PROBLEM TO WORK ON: Any image in the records is to be skipped; everything else should be reproduced exactly.

DATASET RECORDS:
^^^^
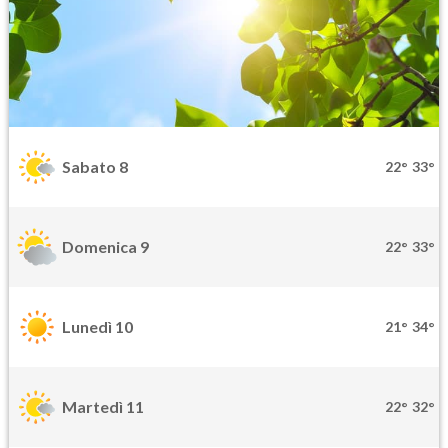
Sabato 8
22°
33°
Domenica 9
22°
33°
Lunedì 10
21°
34°
Martedì 11
22°
32°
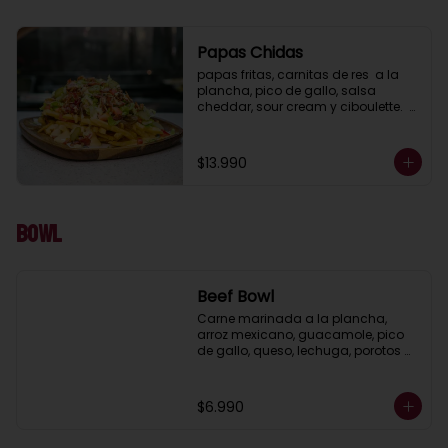
Papas Chidas
papas fritas, carnitas de res  a la 
plancha, pico de gallo, salsa 
cheddar, sour cream y ciboulette.  
(porcion para 2 )
$13.990
Bowl
Beef Bowl
Carne marinada a la plancha, 
arroz mexicano, guacamole, pico 
de gallo, queso, lechuga, porotos 
negros, pimientos y cebolla asada.
$6.990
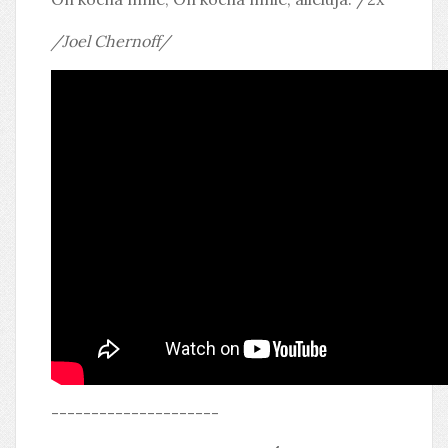
/Joel Chernoff/
---------------------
^^^^
EXERCISE ANSWER:
Sabato 8
22°
33°
Domenica 9
22°
33°
Lunedì 10
21°
34°
Martedì 11
22°
32°
Papas Chidas
papas fritas, carnitas de res  a la 
plancha, pico de gallo, salsa 
cheddar, sour cream y ciboulette.  
(porcion para 2 )
$13.990
Bowl
Beef Bowl
Carne marinada a la plancha, 
arroz mexicano, guacamole, pico 
de gallo, queso, lechuga, porotos 
negros, pimientos y cebolla asada.
$6.990
/Joel Chernoff/
---------------------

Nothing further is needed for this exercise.